L'agriculture intensive demande de grandes quantités d'intrants tels que de l'eau, des engrais chimiques et des pesticides, afin de permettre un rendement maximal au moindre coût possible.

En Europe et aux Etats-Unis, la « révolution verte » d'après-guerre a vu les engrais remplacer les anciennes méthodes de travail de la terre, dans la mesure où les herbicides représentaient une alternative aux rotations des cultures pour limiter les mauvaises herbes.

L'agriculture industrielle, qui s'appuie sur la monoculture à grande échelle, a permis une augmentation substantielle des rendements et une chute des prix alimentaires, mettant fin à des siècles de famine et ouvrant la voie à un développement économique et social rapide.
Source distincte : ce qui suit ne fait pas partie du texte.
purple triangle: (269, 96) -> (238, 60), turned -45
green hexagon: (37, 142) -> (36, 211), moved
Toutefois, avec de plus en plus de terres cultivées, il est maintenant reconnu que les gains en termes de production s'accompagnent d'impacts environnementaux négatifs, mettant en danger l'avenir de l'agriculture, car les méthodes agricoles intensives mettent à rude épreuve les ressources naturelles dont elles dépendent.

En effet, la liste des effets négatifs de l'agriculture intensive s'allonge : dégradation des sols, salinisation des zones irriguées, surexploitation et pollution des nappes phréatiques, résistance aux pesticides, diminution de la biodiversité, entre autres.
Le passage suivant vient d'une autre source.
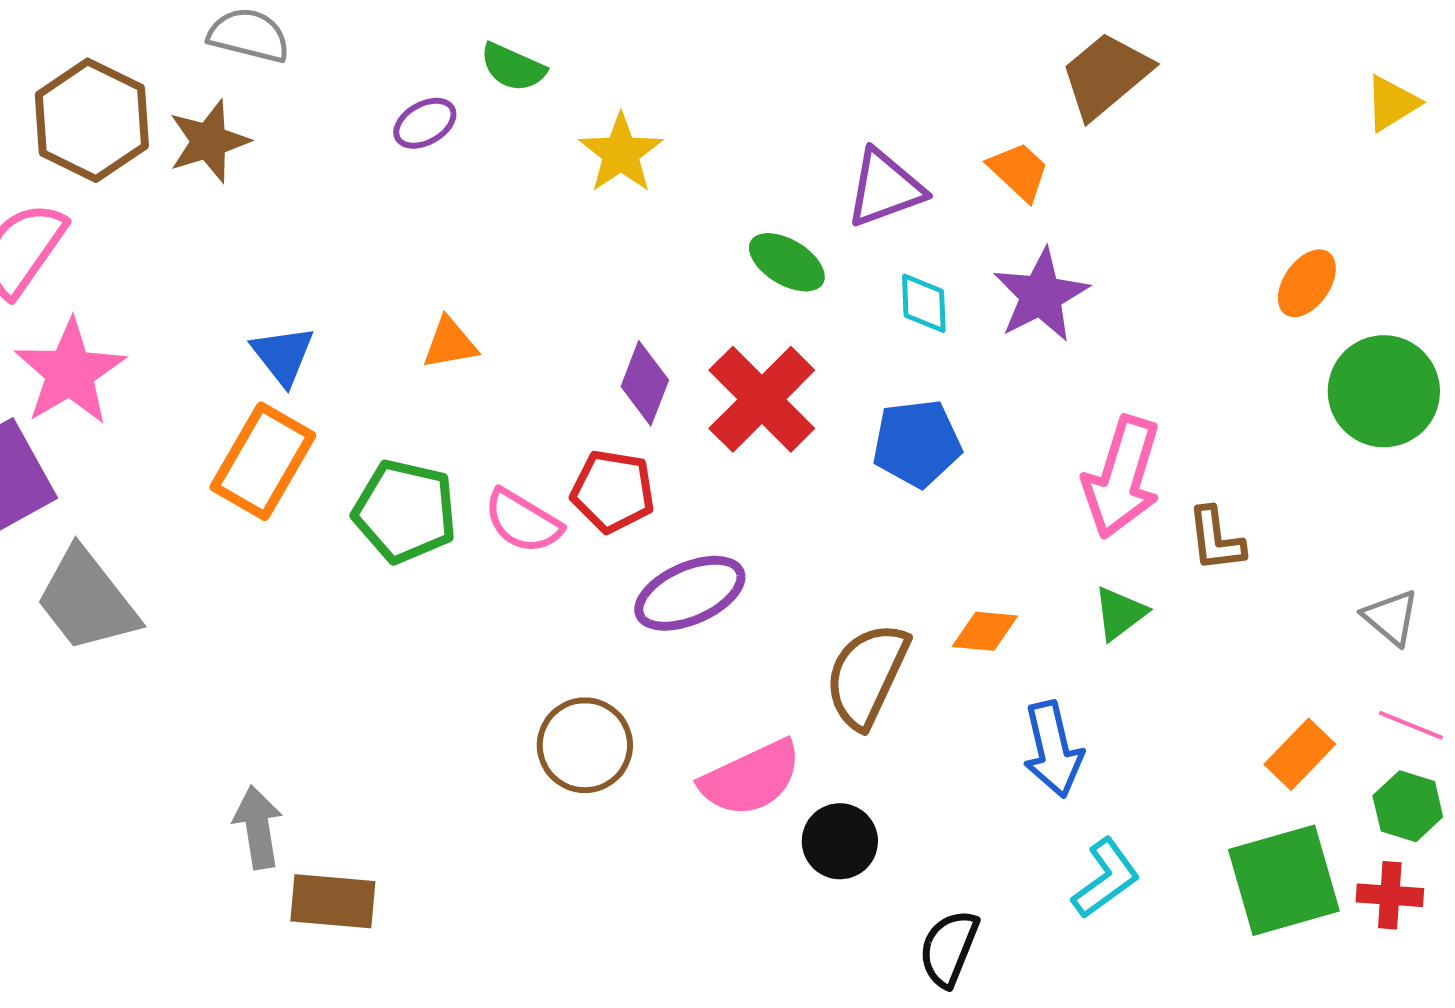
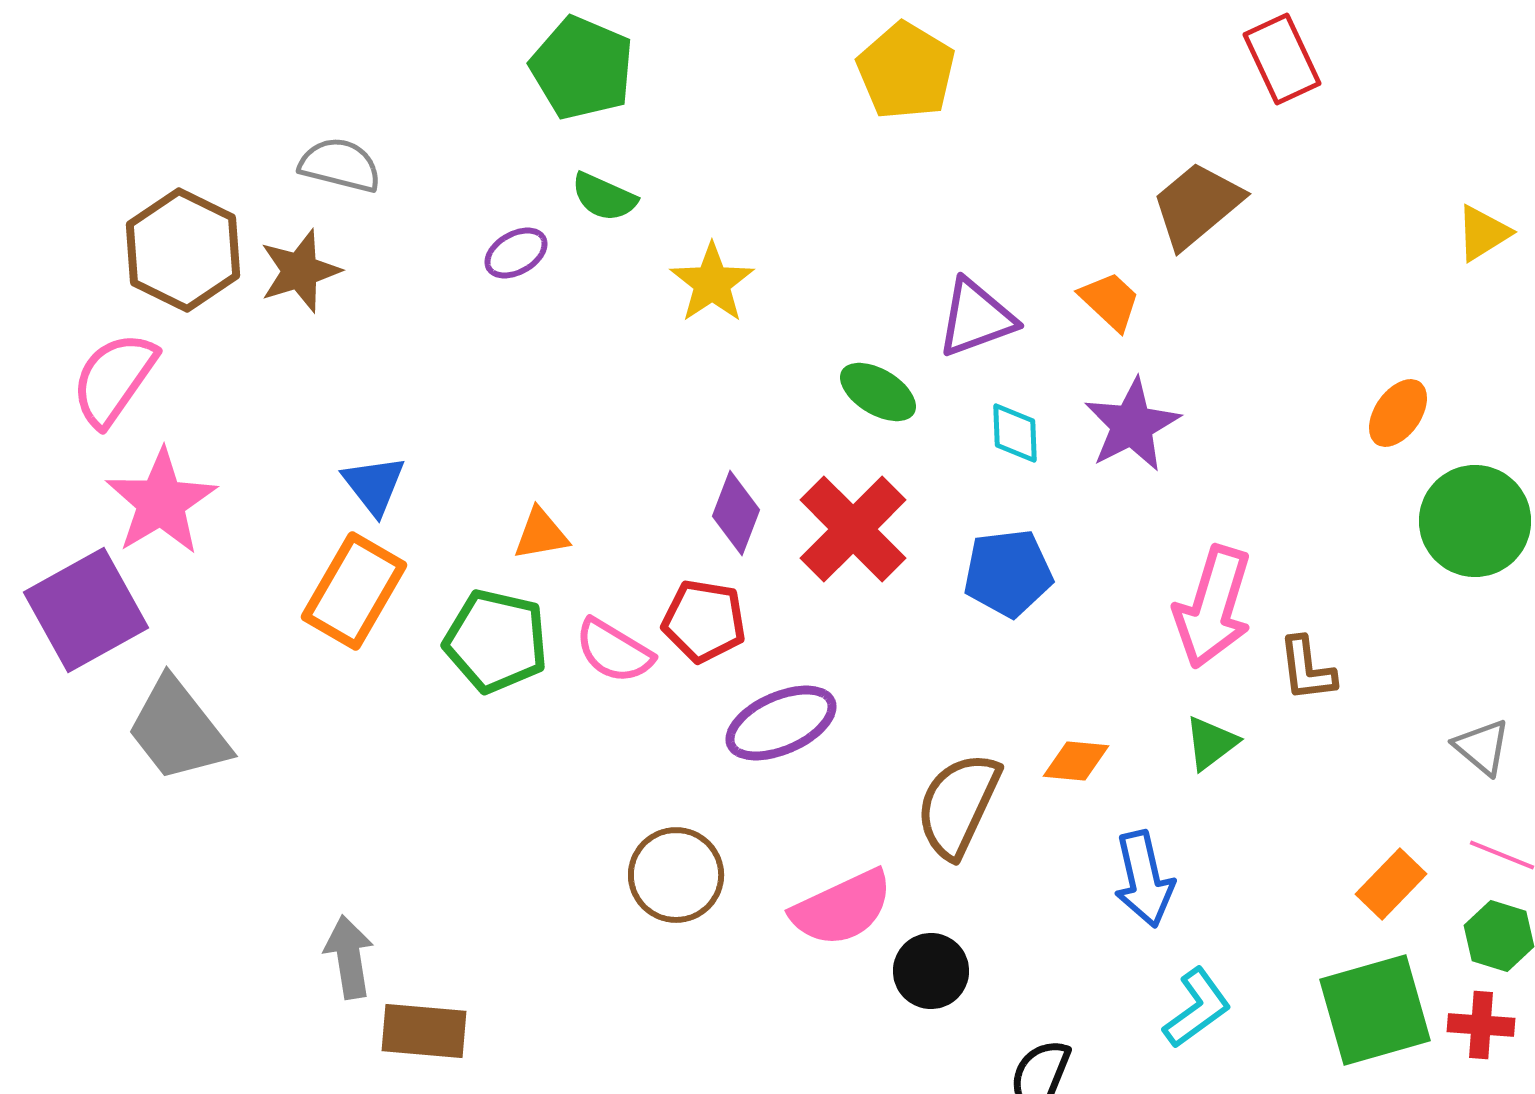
orange triangle: (450, 343) -> (541, 534), moved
L'agriculture a également porté atteinte à l'environnement dans son ensemble, par la déforestation et l'émission de gaz à effet de serre ou d'autres polluants de l'air.

Dans le même temps, tandis que la population mondiale continue d'augmenter rapidement, des organisations internationales, telles que les Nations Unies, attirent l'attention sur la nécessité d'augmenter de manière significative la production alimentaire. Elles mettent toutefois l'accent sur le fait que cette augmentation doit avoir lieu avec un moindre impact sur l'environnement.

Selon la Commission européenne, la production agricole mondiale devra doubler d'ici 2050 pour pouvoir nourrir la population mondiale. En même temps, elle affirme que cela devra se faire en utilisant moins d'eau, moins de pesticides, en générant moins d'émissions de gaz à effet de serre, dans un contexte d'augmentation de la concurrence pour les terres.

Les Nations Unies affirment qu'entre 2015 et 2030, 80 % de l'augmentation de la production alimentaire nécessaire devront provenir d'une intensification et d'une augmentation du rendement.

Toutefois, le taux d'augmentation du rendement pour les principales céréales – riz, blé et maïs –, est en diminution. L'augmentation annuelle du rendement de blé est passée de 5 % par an en 1980 à 2 % en 2005 selon les Nations Unies. Celle du riz et du maïs est passée de plus de 3 % à environ 1 % pour la même période.

Les perspectives agricoles de l'Organisation de Coopération et de Développement Economiques (OCDE) pour 2011-2020 prévoient que la production agricole mondiale augmentera en moyenne de 1,7 % par an, contre 2,6 % au cours de la décennie précédente, alors qu'une croissance plus faible est attendue pour la plupart des cultures.